I feel like this is the forest-through-the-trees comment. The data shouldn’t exist and that should be the direction of legislation. If it’s available for purchase then I think it would be weird that any schmuck could buy it but not the government. If the data collection is stopped, no one gets it and everyone wins.
Also, if something is technically possible but illegal for the CIA/FBI/etc to do, it just means they have to try to hide the fact they’re still doing it
They still need data to be collected on everyone. They’re just going to start buying the data of all the “bad” people which will be a third of the population.
The amount of hoop-jumping everyone in this country has to do to convince the Supreme Court to actually enforce the articles and amendments of the constitution unless it’s the 2nd amendment is both infuriating and incredibly telling.
New strategy: convince them this data collection includes information about their guns, and these third parties are collecting it in order to take them away.

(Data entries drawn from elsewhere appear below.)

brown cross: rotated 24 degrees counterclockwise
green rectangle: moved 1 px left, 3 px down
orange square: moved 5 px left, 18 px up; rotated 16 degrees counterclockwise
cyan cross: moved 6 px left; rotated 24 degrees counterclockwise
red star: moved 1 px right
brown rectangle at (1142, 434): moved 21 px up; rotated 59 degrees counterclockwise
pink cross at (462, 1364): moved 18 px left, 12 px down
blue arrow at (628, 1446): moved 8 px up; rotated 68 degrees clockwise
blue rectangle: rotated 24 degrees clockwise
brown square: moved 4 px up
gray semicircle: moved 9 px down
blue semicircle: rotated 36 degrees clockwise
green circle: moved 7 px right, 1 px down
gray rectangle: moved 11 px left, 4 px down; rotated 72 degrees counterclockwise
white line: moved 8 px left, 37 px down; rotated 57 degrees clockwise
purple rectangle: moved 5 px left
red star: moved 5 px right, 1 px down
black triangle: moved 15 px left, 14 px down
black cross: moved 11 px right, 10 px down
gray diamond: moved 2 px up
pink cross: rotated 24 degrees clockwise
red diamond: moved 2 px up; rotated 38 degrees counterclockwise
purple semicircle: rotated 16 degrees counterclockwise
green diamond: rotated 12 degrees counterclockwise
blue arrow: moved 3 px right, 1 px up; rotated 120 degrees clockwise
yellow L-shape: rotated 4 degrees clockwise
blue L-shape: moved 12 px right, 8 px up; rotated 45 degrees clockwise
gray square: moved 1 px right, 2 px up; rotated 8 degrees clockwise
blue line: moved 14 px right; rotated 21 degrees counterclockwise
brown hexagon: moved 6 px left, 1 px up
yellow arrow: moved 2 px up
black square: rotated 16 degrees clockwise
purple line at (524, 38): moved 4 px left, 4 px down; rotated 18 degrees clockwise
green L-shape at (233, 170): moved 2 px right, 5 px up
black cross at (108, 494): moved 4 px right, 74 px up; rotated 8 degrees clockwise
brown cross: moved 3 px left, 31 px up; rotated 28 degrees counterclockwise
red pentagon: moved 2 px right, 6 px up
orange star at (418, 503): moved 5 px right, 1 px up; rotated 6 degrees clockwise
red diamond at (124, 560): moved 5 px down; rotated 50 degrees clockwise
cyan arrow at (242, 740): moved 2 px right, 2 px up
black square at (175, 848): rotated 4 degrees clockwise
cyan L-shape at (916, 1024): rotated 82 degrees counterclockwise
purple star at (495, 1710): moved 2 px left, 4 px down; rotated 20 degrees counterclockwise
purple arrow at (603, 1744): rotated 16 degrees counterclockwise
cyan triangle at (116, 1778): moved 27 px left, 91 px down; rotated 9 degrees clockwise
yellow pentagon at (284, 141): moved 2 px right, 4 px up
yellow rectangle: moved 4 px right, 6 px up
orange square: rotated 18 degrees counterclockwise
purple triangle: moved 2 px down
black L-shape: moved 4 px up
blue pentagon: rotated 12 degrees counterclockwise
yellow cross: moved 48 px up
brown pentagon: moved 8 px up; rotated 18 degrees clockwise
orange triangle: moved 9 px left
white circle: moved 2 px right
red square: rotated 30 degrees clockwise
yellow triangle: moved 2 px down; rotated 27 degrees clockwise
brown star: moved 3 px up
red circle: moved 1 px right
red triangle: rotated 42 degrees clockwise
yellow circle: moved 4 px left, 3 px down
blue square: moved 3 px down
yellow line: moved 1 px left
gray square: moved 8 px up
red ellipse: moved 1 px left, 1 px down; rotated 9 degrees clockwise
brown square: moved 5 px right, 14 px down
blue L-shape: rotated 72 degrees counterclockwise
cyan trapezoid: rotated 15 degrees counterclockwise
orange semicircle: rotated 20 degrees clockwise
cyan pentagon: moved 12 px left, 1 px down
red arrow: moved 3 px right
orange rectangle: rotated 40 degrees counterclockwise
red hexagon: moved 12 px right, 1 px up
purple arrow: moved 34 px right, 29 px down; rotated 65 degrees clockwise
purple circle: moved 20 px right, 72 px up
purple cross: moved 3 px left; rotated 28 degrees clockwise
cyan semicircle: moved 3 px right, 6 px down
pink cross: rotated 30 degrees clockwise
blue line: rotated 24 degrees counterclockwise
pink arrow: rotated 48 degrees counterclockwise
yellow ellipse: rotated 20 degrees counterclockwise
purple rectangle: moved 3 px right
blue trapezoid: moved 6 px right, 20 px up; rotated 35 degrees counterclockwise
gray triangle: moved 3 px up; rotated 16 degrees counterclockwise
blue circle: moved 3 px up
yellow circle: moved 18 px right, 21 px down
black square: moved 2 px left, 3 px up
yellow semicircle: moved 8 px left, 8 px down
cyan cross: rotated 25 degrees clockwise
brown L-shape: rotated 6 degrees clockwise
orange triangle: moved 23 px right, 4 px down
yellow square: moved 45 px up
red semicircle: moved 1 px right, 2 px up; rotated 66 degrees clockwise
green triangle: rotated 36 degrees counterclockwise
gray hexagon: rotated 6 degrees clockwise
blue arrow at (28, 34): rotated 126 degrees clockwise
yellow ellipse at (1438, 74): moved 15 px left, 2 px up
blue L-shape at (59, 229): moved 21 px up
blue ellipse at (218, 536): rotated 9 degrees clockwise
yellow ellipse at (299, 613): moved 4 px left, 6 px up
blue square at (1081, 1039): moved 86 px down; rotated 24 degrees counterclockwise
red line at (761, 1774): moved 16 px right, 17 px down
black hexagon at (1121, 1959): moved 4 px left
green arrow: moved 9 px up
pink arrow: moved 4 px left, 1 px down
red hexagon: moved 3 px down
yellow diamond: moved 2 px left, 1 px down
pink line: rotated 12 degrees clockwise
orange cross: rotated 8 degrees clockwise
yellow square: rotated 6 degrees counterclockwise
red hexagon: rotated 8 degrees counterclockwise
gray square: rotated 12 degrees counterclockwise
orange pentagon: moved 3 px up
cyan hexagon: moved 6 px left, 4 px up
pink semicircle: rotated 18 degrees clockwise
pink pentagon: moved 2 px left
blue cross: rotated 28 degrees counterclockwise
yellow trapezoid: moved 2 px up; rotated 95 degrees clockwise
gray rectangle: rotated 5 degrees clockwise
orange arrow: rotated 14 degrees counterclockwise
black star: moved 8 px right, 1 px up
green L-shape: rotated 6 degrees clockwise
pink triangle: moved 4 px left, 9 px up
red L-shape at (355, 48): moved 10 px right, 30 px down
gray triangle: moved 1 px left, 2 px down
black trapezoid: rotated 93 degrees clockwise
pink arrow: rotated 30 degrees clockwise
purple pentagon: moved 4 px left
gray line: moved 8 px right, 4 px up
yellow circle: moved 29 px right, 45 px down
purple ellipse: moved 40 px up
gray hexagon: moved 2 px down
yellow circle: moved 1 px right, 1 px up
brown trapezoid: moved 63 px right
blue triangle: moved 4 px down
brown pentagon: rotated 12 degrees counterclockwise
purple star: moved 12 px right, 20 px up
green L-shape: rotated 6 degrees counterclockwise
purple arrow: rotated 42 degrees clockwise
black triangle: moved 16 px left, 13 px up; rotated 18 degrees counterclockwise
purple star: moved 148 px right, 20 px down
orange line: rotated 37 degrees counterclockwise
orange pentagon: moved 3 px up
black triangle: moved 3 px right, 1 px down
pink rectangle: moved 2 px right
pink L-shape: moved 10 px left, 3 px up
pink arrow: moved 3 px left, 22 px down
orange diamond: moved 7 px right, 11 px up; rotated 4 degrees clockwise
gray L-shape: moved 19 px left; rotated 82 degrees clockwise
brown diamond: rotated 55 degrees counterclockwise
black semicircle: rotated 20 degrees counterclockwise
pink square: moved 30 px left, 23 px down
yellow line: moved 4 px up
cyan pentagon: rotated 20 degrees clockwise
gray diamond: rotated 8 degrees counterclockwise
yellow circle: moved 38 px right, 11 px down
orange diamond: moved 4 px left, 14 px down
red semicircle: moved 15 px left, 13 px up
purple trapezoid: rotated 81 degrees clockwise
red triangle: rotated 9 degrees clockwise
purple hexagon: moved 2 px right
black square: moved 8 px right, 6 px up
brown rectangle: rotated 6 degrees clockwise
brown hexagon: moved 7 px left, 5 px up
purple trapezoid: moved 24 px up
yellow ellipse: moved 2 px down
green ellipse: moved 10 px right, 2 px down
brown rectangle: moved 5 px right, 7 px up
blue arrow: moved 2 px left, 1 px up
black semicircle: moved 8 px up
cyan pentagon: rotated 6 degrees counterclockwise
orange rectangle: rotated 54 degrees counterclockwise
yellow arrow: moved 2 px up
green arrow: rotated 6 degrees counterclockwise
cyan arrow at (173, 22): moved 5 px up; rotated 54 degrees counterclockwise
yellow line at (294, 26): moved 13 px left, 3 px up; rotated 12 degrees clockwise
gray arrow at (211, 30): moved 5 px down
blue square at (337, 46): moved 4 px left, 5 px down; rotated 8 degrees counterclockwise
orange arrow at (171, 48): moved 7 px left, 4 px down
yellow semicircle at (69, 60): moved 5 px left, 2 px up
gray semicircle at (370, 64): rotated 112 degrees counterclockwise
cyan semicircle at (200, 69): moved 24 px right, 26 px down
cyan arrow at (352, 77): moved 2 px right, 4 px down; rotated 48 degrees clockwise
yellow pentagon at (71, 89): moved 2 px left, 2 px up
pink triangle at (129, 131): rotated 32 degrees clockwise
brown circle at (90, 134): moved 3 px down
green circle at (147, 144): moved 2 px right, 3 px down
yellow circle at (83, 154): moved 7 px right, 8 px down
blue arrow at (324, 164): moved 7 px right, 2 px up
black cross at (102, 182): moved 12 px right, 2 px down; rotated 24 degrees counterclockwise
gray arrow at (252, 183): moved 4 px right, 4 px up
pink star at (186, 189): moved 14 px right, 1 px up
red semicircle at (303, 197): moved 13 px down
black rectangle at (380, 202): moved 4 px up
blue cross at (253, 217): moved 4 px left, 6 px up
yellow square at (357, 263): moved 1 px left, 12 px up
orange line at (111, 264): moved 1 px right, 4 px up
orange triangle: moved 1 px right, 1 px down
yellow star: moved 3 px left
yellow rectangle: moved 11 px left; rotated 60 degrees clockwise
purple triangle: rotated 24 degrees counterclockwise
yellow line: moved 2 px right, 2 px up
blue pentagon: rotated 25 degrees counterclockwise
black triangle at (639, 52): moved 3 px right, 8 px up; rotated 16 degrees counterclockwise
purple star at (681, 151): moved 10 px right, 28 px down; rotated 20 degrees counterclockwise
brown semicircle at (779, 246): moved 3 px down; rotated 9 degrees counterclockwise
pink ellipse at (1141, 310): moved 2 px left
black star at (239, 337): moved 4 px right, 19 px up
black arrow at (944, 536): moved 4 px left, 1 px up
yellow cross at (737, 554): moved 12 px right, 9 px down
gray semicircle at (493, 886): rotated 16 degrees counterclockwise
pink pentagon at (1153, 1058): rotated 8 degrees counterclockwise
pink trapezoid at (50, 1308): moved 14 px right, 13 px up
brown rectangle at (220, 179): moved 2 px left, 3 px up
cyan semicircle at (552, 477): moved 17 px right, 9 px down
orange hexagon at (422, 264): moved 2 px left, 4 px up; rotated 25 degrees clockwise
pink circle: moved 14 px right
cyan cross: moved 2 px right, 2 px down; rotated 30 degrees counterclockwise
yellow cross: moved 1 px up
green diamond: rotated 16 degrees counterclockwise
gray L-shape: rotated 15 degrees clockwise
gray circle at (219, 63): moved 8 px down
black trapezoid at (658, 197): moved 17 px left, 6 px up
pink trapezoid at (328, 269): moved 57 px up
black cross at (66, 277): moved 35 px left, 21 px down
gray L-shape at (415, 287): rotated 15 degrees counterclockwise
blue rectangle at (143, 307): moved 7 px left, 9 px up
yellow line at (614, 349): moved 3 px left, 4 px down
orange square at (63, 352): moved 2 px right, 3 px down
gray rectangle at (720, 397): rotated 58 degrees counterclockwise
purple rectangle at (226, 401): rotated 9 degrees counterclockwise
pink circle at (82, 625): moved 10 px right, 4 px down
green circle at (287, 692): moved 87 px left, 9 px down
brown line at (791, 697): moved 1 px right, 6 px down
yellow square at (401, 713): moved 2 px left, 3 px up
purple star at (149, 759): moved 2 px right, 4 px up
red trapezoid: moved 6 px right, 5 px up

Section 504’s massive expansion of surveillance. Through an innocuous-seeming change to the definition of “electronic communication service provider,” the bill would vastly expand the universe of entities inside the U.S. that must assist the government in conducting Section 702 surveillance. Going forward, it would not just be entities that have direct access to communications, like email and phone service providers, that could be required to turn over communications. Any business that has access to “equipment” on which communications are stored and transmitted would be fair game. That means hotels, libraries, coffee shops, and other businesses that provide wifi could be compelled to serve as surrogate spies, structuring their systems so that they can give the government access to entire communications streams. Conscripting U.S. business into intelligence agencies’ service was a feature of the 2007 Protect America Act; Congress explicitly and appropriately rejected this feature one year later when it passed Section 702.